The British Pound dropped to its lowest level since 1985 this morning, on fears that the U.K. has opted to leave the EU’s single market as part of its Brexit process. That threatens to be more disruptive to its trade with the EU than some of the ‘Brexit Lite’ options that were theoretically on the table. Prime Minister Theresa May said on Sunday she would start formal exit talks by March next year.

The currency hasn’t been helped by comments from Chancellor Phillip Hammond that the U.K. economy is headed for a “roller coaster ride” as the country enters what is necessarily a confrontational negotiation process in which the U.K. appears to have the weaker hand.

The stock market is less bothered though. The FTSE 100 has hit 7,000 for the first time in a year.

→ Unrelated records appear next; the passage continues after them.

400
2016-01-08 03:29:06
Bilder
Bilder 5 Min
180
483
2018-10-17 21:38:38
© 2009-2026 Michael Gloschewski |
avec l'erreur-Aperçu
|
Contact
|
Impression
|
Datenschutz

Admittedly, that’s largely because international companies whose shares trade in the U.K. tend to benefit from a lower pound, since their profits are earned outside the country, especially index heavyweights in the commodities sector such as Royal Dutch Shell and Glencore. The FTSE 250, which includes more domestically-focused companies, has hit an all-time high (even if it’s still lower than before the referendum in dollar terms). Confused yet?

Meanwhile, the backlash against globalization will be topic A at this week’s meetings of the IMF and World Bank in Washington. Rich Miller at Bloomberg writes of the “existential threat” to the global order.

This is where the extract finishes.